• What you have to do: Which lines below contain "body"? Copy every one of them.

• Material shown:
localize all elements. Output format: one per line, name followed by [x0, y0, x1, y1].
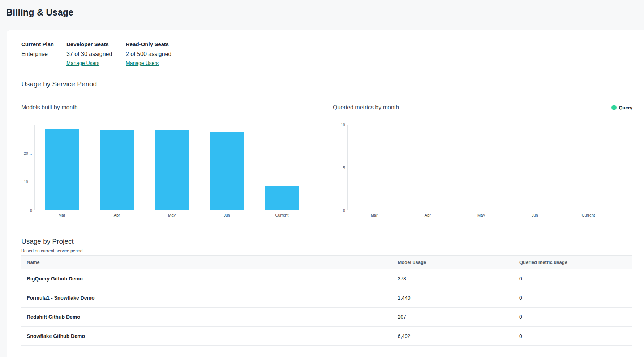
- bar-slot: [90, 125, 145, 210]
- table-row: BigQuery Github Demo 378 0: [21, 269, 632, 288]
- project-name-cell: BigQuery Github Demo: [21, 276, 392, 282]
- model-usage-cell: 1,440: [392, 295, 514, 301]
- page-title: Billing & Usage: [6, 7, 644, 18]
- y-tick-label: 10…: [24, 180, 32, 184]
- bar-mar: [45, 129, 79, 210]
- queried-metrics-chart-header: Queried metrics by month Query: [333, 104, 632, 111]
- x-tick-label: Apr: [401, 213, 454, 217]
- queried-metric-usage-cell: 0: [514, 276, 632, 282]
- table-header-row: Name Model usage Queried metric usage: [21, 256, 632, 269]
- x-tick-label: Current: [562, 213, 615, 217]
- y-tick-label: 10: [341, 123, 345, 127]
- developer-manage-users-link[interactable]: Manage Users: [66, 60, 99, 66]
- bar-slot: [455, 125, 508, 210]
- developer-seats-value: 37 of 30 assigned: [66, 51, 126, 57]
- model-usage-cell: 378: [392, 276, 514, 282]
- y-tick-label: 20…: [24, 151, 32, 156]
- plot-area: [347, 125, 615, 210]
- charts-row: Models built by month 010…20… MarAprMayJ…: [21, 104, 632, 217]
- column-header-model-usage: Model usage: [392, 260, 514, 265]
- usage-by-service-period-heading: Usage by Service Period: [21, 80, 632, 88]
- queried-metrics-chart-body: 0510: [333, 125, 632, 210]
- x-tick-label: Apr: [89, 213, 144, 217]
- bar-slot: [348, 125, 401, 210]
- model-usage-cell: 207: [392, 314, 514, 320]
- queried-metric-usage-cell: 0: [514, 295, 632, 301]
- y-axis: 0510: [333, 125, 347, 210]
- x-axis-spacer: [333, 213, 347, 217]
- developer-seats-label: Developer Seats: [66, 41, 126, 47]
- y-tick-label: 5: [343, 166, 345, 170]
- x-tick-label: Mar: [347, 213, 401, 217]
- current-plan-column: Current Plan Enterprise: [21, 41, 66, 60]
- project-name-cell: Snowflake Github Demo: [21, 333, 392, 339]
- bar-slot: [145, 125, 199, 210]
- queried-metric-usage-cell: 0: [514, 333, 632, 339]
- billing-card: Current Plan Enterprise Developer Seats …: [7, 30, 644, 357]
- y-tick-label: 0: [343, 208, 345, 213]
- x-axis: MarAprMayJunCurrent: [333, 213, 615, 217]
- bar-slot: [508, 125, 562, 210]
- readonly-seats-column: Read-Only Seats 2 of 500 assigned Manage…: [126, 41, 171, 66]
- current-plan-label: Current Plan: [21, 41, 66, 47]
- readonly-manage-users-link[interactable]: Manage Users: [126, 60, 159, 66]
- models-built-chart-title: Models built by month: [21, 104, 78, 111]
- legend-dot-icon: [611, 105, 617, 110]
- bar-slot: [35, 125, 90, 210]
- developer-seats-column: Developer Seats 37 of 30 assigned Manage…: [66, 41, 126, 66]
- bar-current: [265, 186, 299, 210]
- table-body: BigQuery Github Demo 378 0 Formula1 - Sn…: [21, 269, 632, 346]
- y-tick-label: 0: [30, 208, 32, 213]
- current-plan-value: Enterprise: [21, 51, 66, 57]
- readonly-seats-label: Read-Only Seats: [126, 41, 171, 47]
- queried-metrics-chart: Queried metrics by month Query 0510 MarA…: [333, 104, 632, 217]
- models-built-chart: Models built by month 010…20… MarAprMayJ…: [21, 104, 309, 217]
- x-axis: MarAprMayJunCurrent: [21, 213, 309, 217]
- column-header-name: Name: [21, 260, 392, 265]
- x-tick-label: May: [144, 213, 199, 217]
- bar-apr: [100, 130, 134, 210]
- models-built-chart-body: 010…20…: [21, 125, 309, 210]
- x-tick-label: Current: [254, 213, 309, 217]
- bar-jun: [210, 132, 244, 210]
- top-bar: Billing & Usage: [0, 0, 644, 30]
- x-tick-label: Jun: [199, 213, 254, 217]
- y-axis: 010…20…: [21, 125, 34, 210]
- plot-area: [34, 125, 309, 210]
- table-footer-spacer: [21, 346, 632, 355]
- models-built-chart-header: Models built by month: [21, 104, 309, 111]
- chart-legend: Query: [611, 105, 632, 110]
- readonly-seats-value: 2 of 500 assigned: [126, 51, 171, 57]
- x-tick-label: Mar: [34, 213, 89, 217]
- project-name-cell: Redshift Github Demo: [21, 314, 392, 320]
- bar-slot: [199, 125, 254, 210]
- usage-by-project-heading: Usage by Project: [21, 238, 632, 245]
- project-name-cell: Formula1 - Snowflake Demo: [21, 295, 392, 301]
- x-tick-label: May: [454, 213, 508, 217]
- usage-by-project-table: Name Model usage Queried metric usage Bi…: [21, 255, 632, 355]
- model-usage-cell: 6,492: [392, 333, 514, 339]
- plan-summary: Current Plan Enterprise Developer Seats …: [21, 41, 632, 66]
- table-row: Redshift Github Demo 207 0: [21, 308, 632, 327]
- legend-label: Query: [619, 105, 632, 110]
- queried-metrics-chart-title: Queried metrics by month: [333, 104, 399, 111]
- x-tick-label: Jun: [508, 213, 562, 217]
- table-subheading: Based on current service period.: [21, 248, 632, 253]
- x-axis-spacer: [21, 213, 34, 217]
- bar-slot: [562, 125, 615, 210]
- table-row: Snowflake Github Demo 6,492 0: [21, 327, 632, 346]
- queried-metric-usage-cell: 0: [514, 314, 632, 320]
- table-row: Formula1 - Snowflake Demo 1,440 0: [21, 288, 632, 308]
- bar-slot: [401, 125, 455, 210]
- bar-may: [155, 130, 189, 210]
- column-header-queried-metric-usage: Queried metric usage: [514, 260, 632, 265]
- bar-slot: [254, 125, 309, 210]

...

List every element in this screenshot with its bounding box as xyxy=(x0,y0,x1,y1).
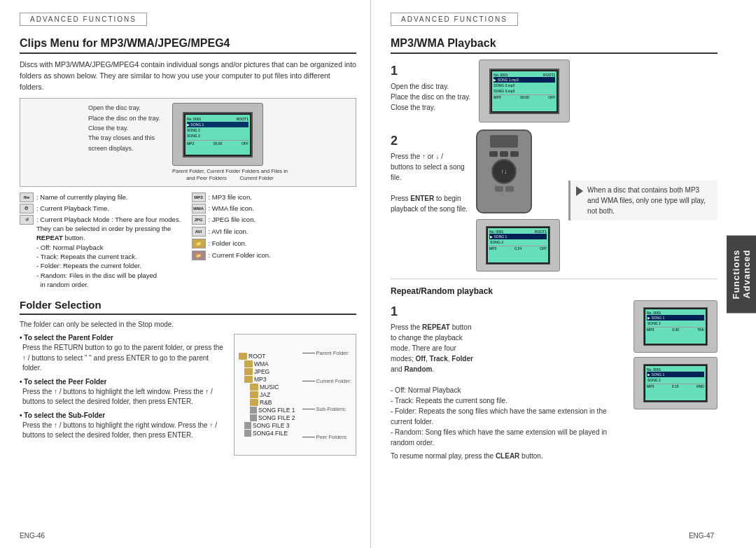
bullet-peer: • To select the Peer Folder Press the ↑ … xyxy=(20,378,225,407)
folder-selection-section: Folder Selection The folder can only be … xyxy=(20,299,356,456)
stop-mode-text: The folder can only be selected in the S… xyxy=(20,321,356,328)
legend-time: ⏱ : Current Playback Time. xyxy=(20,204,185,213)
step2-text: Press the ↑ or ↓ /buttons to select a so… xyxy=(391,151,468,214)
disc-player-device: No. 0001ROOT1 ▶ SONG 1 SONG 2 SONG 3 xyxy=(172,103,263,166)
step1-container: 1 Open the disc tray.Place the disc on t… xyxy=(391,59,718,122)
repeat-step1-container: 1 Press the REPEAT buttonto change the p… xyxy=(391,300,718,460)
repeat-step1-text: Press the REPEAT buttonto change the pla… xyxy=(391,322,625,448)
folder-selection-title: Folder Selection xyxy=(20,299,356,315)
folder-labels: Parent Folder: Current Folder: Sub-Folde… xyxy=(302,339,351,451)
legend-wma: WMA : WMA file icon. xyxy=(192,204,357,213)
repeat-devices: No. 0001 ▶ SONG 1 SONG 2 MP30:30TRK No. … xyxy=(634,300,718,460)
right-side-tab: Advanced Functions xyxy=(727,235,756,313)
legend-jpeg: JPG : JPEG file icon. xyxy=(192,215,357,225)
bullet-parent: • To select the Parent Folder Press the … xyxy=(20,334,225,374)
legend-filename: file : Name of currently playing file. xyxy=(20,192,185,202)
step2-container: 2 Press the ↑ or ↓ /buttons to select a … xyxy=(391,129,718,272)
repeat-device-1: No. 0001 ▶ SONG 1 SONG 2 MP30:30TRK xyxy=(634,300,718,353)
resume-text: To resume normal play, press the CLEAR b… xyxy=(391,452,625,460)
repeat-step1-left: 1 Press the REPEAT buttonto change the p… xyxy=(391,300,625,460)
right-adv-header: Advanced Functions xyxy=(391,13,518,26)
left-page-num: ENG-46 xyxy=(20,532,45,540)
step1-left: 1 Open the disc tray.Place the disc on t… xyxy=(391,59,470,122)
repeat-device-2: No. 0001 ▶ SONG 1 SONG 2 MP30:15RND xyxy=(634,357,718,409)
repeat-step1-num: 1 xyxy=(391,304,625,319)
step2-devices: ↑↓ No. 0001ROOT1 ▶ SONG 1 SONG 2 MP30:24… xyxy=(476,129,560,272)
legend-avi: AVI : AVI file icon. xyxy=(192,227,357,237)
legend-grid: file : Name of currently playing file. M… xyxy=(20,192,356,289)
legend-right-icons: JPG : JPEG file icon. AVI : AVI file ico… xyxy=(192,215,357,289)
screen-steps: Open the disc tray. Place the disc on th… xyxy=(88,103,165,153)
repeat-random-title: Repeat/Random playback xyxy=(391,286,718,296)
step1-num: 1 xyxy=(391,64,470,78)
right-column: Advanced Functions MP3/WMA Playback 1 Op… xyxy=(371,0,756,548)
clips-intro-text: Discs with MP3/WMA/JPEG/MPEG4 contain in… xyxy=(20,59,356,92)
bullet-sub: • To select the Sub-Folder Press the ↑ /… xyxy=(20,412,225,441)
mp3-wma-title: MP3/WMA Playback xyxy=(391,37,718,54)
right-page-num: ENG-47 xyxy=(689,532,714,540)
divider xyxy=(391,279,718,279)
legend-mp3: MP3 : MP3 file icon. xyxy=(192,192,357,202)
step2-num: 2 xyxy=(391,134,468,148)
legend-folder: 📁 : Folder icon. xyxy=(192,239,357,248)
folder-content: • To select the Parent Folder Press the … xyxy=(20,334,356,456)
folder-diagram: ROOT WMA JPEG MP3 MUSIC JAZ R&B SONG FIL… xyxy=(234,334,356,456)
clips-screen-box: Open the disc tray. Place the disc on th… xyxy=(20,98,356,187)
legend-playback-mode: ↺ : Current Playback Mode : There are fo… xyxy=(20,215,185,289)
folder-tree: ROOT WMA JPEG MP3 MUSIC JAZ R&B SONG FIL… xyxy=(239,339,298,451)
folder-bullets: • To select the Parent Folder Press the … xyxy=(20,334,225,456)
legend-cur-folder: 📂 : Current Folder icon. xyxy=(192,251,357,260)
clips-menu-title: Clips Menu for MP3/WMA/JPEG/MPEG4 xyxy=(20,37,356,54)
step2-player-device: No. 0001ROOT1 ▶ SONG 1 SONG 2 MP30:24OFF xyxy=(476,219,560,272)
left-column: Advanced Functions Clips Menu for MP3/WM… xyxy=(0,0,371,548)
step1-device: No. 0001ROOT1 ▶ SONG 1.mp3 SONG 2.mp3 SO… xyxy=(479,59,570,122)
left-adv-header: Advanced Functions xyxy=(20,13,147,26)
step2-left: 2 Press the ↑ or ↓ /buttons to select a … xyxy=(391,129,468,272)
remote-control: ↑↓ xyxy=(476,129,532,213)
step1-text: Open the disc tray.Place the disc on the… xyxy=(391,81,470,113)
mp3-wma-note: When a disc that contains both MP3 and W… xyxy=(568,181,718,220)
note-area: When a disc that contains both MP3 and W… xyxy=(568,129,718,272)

• Task answer:
- queried-metrics-chart-body: 0510: [333, 125, 632, 210]
- table-body: BigQuery Github Demo 378 0 Formula1 - Sn…: [21, 269, 632, 346]
- models-built-chart-body: 010…20…: [21, 125, 309, 210]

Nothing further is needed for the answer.